### Exercise instructions
Find how many lines in the material below hold the word "data". Reply with that figure alone.

### Source material
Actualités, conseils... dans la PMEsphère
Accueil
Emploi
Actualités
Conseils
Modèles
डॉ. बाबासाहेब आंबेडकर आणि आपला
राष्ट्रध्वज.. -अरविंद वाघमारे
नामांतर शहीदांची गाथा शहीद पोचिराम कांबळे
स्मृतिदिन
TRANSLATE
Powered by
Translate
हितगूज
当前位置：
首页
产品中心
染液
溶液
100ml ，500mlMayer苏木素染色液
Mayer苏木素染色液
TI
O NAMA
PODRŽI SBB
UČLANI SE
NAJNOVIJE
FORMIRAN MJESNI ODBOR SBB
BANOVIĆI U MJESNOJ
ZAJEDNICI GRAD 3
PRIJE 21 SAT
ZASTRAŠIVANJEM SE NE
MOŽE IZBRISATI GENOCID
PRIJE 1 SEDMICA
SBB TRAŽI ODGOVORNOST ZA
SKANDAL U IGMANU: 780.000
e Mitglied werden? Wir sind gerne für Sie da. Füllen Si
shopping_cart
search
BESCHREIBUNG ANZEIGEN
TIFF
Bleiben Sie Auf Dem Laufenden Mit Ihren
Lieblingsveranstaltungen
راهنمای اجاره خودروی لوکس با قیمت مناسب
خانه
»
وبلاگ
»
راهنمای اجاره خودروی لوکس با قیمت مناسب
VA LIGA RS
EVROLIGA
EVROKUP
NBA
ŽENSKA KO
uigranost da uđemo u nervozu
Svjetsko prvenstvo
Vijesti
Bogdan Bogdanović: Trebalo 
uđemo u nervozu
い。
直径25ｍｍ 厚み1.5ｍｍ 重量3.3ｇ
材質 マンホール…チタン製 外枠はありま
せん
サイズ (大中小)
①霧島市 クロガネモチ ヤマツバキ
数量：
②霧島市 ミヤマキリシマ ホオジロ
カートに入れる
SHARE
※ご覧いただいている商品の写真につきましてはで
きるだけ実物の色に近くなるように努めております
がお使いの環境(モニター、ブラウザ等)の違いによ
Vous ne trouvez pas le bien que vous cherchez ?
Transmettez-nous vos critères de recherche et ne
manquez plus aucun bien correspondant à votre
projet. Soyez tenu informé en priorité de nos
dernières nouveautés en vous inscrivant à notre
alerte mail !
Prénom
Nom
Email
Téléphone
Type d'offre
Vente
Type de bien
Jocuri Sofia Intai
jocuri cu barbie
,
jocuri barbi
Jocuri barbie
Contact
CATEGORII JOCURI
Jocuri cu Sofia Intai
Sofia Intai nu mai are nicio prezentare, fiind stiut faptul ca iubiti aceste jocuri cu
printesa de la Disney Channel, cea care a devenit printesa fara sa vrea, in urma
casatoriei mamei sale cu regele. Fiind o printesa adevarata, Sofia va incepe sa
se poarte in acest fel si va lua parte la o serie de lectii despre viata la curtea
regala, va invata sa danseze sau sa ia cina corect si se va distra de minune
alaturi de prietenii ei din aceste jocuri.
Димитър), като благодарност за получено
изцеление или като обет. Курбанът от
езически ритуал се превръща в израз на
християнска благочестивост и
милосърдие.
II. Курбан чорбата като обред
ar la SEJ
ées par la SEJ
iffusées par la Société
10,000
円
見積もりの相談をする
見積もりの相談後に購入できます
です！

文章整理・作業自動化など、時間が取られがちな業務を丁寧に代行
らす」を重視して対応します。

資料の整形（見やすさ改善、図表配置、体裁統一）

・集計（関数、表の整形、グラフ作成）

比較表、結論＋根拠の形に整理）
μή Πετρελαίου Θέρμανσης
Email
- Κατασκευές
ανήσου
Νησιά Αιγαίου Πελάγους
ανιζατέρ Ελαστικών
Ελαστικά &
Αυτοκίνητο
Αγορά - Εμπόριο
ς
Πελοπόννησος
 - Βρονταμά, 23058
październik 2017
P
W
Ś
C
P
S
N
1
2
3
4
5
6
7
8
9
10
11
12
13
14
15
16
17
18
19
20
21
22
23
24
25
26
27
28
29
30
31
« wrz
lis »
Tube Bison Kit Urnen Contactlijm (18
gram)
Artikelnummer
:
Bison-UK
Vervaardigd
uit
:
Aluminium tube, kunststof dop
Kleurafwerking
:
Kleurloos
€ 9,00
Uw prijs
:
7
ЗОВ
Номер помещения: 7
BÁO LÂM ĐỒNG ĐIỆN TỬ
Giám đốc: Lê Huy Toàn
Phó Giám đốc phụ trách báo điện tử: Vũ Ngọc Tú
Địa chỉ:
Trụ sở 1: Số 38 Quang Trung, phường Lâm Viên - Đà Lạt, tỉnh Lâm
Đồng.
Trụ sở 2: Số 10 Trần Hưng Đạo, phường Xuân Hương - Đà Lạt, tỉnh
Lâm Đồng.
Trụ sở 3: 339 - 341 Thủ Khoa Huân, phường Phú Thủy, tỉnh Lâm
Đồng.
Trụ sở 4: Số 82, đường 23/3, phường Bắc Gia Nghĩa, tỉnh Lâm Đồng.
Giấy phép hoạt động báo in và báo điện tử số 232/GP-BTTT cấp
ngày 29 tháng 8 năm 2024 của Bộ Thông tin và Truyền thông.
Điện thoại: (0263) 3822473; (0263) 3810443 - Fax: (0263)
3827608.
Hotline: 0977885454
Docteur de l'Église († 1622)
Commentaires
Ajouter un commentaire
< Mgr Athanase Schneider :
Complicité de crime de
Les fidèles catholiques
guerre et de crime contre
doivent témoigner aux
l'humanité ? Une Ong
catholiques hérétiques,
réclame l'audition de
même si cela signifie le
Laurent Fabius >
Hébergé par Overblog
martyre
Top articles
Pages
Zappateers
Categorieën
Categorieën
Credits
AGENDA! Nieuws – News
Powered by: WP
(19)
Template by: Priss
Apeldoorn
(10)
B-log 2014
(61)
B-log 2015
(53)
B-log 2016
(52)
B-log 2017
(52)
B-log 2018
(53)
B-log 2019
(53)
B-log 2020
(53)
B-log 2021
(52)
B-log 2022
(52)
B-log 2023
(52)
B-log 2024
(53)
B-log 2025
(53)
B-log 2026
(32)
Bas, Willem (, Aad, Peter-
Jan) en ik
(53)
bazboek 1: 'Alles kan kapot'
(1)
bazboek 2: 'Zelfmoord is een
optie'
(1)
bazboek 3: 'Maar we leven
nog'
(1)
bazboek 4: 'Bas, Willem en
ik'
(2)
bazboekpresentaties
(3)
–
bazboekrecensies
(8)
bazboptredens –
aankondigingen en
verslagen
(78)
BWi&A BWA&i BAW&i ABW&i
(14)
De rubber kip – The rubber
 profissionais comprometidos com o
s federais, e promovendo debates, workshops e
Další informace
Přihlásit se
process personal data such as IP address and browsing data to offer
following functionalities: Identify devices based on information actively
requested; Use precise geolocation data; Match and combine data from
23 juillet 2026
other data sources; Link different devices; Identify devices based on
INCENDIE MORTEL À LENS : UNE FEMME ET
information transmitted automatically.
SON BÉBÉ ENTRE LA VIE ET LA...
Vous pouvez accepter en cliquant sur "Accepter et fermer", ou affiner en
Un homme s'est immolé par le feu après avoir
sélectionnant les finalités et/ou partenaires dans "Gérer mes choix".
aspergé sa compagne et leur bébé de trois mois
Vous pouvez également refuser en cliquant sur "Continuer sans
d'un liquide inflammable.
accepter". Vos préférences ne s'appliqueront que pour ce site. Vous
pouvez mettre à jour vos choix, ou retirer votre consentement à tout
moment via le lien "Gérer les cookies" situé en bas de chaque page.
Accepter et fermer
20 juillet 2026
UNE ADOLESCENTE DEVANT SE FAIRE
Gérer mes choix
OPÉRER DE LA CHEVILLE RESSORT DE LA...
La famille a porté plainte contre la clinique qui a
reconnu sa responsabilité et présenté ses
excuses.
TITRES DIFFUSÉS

### Answer for the task
3